The ABS Consumer Price Index (CPI) released Wednesday revealed a lift of 0.6% in the December quarter and 4.1% annually. 

The quarterly increase was softer than the 1.2% rise in the September quarter and the slowest since March 2021. 

Annually, the latest figure was below RBA’s forecast of 4.5% and much lower than the CPI data in the same period in 2022. 

“While prices continued to rise for most goods and services, annual CPI inflation has fallen from a peak of 7.8% in December 2022,” ABS head of labour statistics Michelle Marquardt said. 

Excluding volatile items, annual trimmed mean inflation was 4.2%, down from 5.1% in the September quarter, placing it well above the Reserve Bank’s 2-3% target band.

Both quarterly and annual figures were lower than the forecast of all four major banks. 

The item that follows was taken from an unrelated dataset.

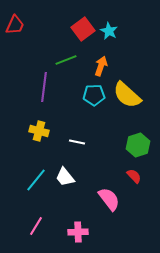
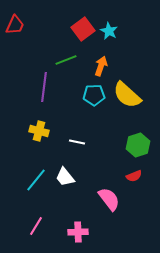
red semicircle: rotated 112 degrees clockwise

Economists from CBA and NAB were expecting the annual inflation rate to hit 4.2%, while ANZ and Westpac both placed it at 4.3%. 

Leading the pack of price increases in the December quarter were housing (up 1.0%), alcohol and tobacco (up 2.8%), insurance and financial services (up 1.7%), and food and non-alcoholic beverages (up 0.5%).

On an annual basis housing (up 6.1%), food and non-alcoholic beverages (up 4.5%), and alcohol and tobacco (up 6.6%) contributed the most. 

According to ABS, new owner-occupier dwellings, rents, and utilities drove the prices of housing in the quarter.

“Higher labour and material costs contributed to price rises this quarter for construction of new dwellings. The 1.5% increase is slightly higher than the 1.3% rise in September 2023 quarter,” Ms Marquardt said.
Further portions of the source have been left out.